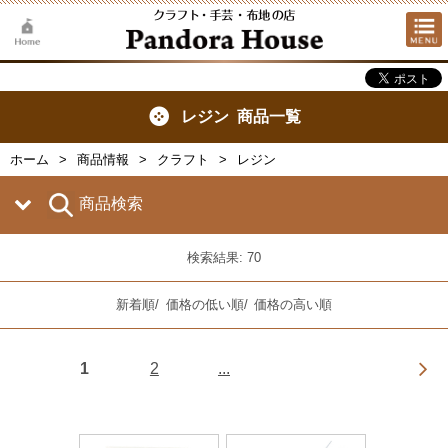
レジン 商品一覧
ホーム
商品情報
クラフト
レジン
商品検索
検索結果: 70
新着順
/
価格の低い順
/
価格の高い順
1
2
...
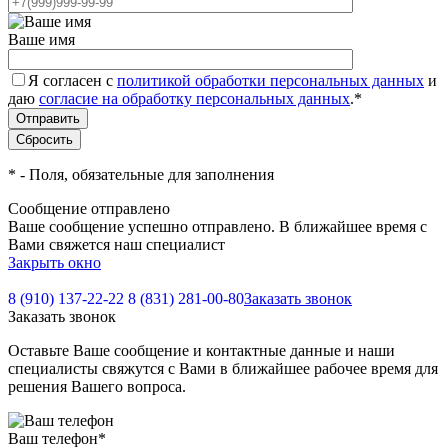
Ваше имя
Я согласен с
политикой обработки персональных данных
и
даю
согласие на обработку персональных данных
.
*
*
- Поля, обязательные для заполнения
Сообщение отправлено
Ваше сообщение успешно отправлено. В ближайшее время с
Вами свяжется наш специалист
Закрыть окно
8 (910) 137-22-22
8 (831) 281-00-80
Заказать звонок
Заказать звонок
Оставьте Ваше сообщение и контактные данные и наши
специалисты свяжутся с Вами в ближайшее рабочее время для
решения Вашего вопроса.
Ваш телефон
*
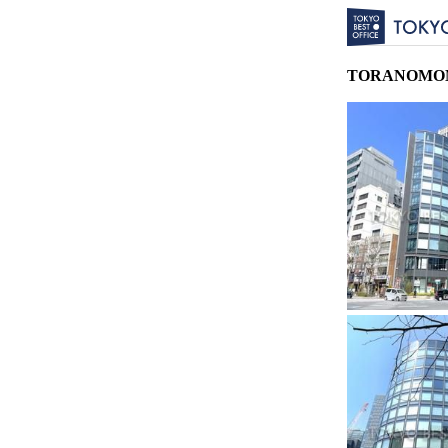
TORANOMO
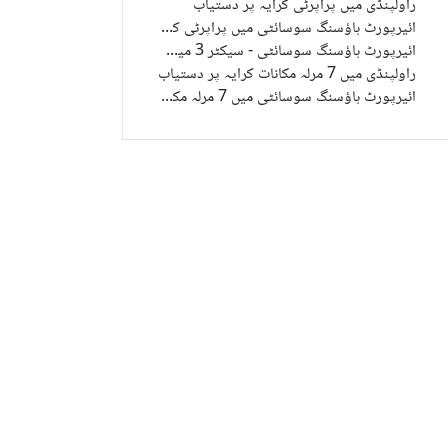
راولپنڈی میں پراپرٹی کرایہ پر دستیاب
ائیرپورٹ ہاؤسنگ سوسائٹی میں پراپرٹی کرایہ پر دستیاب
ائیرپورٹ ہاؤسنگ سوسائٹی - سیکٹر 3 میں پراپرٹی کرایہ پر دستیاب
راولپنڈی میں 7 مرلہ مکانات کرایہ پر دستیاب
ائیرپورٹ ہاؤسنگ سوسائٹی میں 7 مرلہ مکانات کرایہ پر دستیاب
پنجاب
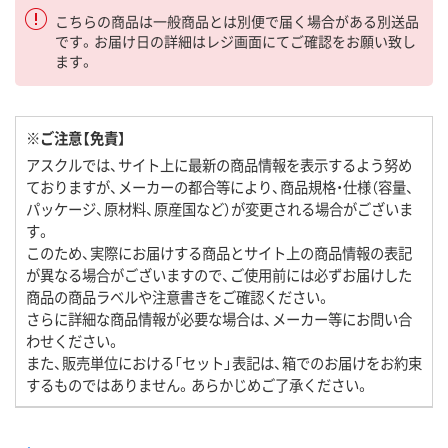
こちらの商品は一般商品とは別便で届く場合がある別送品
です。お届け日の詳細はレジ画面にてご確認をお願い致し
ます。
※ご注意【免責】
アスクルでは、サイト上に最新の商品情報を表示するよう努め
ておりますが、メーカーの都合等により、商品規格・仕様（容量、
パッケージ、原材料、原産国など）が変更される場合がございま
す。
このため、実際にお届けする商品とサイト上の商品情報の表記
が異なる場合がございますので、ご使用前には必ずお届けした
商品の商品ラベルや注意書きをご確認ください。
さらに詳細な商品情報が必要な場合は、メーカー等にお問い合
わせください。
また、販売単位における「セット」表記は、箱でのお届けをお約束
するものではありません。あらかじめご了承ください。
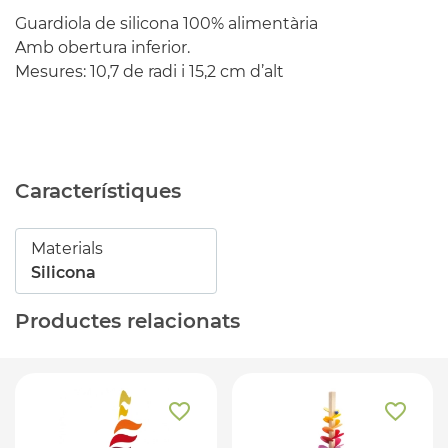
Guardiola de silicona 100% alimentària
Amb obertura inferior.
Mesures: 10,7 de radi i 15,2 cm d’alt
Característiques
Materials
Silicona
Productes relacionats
■ ■ ■ ■ ■
WHAT TO PRODUCE: After locating the line with "специалисты свяжутся с" in the listing above, transcribe it and every line after it to the last, exactly, with no pictures.

EXERCISE ANSWER:
специалисты свяжутся с Вами в ближайшее рабочее время для
решения Вашего вопроса.
Ваш телефон
*
TORANOMO
راولپنڈی میں پراپرٹی کرایہ پر دستیاب
ائیرپورٹ ہاؤسنگ سوسائٹی میں پراپرٹی کرایہ پر دستیاب
ائیرپورٹ ہاؤسنگ سوسائٹی - سیکٹر 3 میں پراپرٹی کرایہ پر دستیاب
راولپنڈی میں 7 مرلہ مکانات کرایہ پر دستیاب
ائیرپورٹ ہاؤسنگ سوسائٹی میں 7 مرلہ مکانات کرایہ پر دستیاب
پنجاب
こちらの商品は一般商品とは別便で届く場合がある別送品
です。お届け日の詳細はレジ画面にてご確認をお願い致し
ます。
※ご注意【免責】
アスクルでは、サイト上に最新の商品情報を表示するよう努め
ておりますが、メーカーの都合等により、商品規格・仕様（容量、
パッケージ、原材料、原産国など）が変更される場合がございま
す。
このため、実際にお届けする商品とサイト上の商品情報の表記
が異なる場合がございますので、ご使用前には必ずお届けした
商品の商品ラベルや注意書きをご確認ください。
さらに詳細な商品情報が必要な場合は、メーカー等にお問い合
わせください。
また、販売単位における「セット」表記は、箱でのお届けをお約束
するものではありません。あらかじめご了承ください。
Guardiola de silicona 100% alimentària
Amb obertura inferior.
Mesures: 10,7 de radi i 15,2 cm d’alt
Característiques
Materials
Silicona
Productes relacionats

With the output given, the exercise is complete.